4. Cleetwood Cove Trail
The Cleetwood Cove Trail should be on your A Day in Crater Lake National Park itinerary for a few reasons. The 2.2-mile round-trip trail is one of the must-visit places.
TIP: Yet with a rather steep incline (the path drops 700 feet in elevation) along a series of switchbacks, the area can be merciless on your knees. People that have problems with walking uphill (what you will do on the way back to a parking lot) should skip the hike.
The fitter hikers get all the way down to the Crater Lake’s shore where they can swim, fish, and wade. The water can be cold, though.
Note: Crater Lake National Park does get snow. So the trail is seasonal and is normally open from mid-June through October.
The Cleetwood Cove area is the only legal access to the shore. If you’ve signed up for a day trip to Wizard Island, this is your only route to get down to the shore and board a ship cruising on Crater Lake.
5. Watchman Peak Trail
The 1.7-mile Watchman Peak Trail is not as steep as the Cleetwood Cove Trail. But with 420 feet in elevation gain, it’s still a place that can drain your energy. As a reward, you get to enjoy the incredible views of the crown jewel of the park.
6. Discovery Point Trail
We could easily add the Discovery Point Trail to our itinerary while spending the second half of the day in the Crater Lake area, but opted not to. Instead we gazed down at the blue vastness from almost the opposite side from where we saw it for the first time.
Unlike the previous hikes, the Discovery Point Trail suits visitors of all walks of life. The 2.2-mile round-trip trail is easy, virtually flat (only 100 feet in elevation gain), and quite beautiful. The path runs along the rim and offers different views of Crater Lake.
7. Garfield Peak Crater Lake Trail
Finish your day on a high note while hiking along the Garfield Peak Crater Lake Trail. The path is long (3.6 mile round trip) and strenuous (1,100 feet in elevation gain). On the other hand, one of the highest peaks in the park provides the breathtaking views of Crater Lake and its surroundings that you haven’t seen yet.
The Best Time to Spend a Day in Crater Lake National Park
Crater Lake National Park welcomes visitors every day of the year. No prior reservation is needed. Yet due to heavy snowfalls, many roads and trails are closed during the winter season (November through April).

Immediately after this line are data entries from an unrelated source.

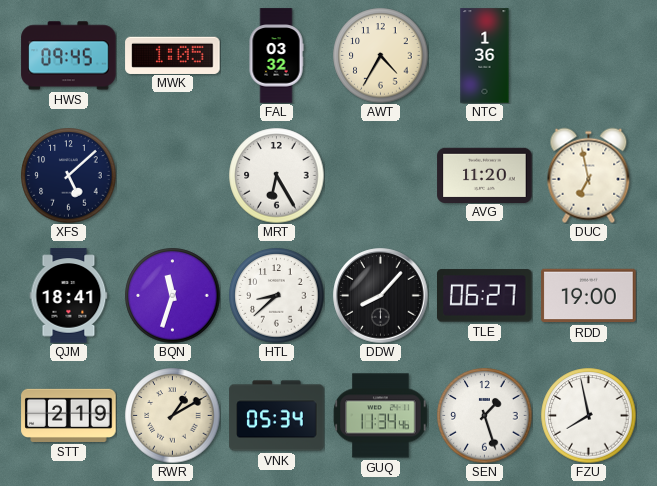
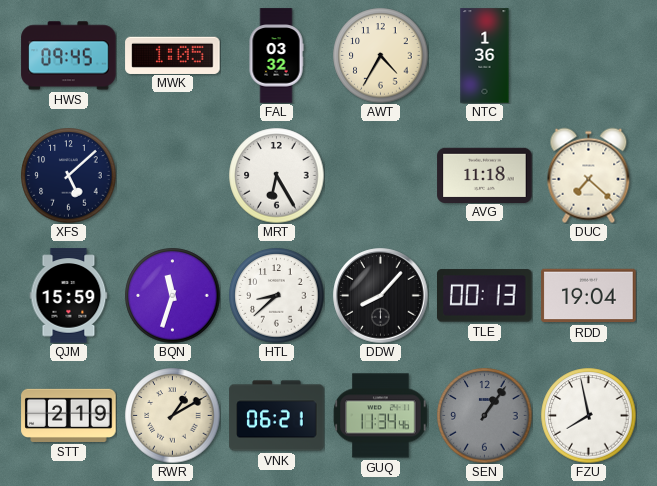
AVG: 11:20 -> 11:18
DUC: 6:58 -> 7:22
QJM: 18:41 -> 15:59
TLE: 06:27 -> 00:13
RDD: 19:00 -> 19:04
VNK: 05:34 -> 06:21
SEN: 1:27 -> 1:06
SEN dial: white -> grey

In winter, the Rim Drive and North Entrance Road are unable to accommodate cars. The scenic route is open only for skiing and snowshoeing while snowmobiles can still access the North Entrance Road.
Where to Stay
Small towns in the region have plenty of options to accommodate the park’s visitors. During our day adventures in the Crater Lake area, we stayed in Klamath Falls the first night. Known as the gateway to Crater Lake National Park, the city is located roughly one hour south of the lake.
Since we didn’t intend to spend the second day in the Crater Lake area, we stayed further north, in Eugene, located approximately 2 hours 40 minutes away, the following night.